Filter the entries, keeping every line with the word "email".

[Bounding box prediction data]

====================

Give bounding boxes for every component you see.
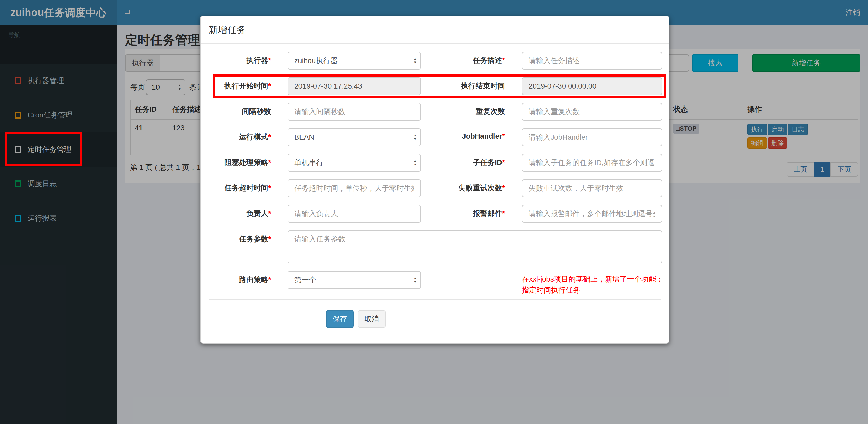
timeout-label: 任务超时时间*: [209, 180, 271, 193]
run-mode-label: 运行模式*: [209, 128, 271, 142]
block-strategy-label: 阻塞处理策略*: [209, 154, 271, 167]
alarm-email-label: 报警邮件*: [392, 205, 505, 219]
alarm-email-input[interactable]: [522, 205, 662, 223]
modal-header: 新增任务: [201, 16, 669, 44]
route-strategy-select[interactable]: 第一个▲▼: [287, 271, 421, 289]
job-handler-input[interactable]: [522, 128, 662, 146]
save-button[interactable]: 保存: [326, 310, 354, 328]
job-handler-label: JobHandler*: [392, 128, 505, 140]
interval-label: 间隔秒数: [209, 103, 271, 117]
job-desc-input[interactable]: [522, 52, 662, 69]
cancel-button[interactable]: 取消: [358, 310, 385, 328]
modal-title: 新增任务: [209, 24, 661, 36]
repeat-input[interactable]: [522, 103, 662, 121]
modal-footer: 保存 取消: [209, 300, 661, 343]
job-desc-label: 任务描述*: [392, 52, 505, 65]
child-job-input[interactable]: [522, 154, 662, 172]
child-job-label: 子任务ID*: [392, 154, 505, 167]
owner-label: 负责人*: [209, 205, 271, 219]
annotation-rect-sidebar: [5, 132, 82, 166]
job-param-textarea[interactable]: [287, 230, 662, 263]
annotation-rect-start-time: [213, 74, 666, 98]
fail-retry-input[interactable]: [522, 180, 662, 197]
add-task-modal: 新增任务 执行器* zuihou执行器▲▼ 任务描述* 执行开始时间* 执行结束…: [200, 15, 670, 344]
job-param-label: 任务参数*: [209, 230, 271, 244]
route-strategy-label: 路由策略*: [209, 271, 271, 285]
fail-retry-label: 失败重试次数*: [392, 180, 505, 193]
executor-label: 执行器*: [209, 52, 271, 65]
feature-note: 在xxl-jobs项目的基础上，新增了一个功能：指定时间执行任务: [522, 274, 668, 296]
repeat-label: 重复次数: [392, 103, 505, 117]
select-caret-icon: ▲▼: [413, 276, 418, 284]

====================

#### [Answer box]
alarm-email-label: 报警邮件*: [392, 205, 505, 219]
alarm-email-input[interactable]: [522, 205, 662, 223]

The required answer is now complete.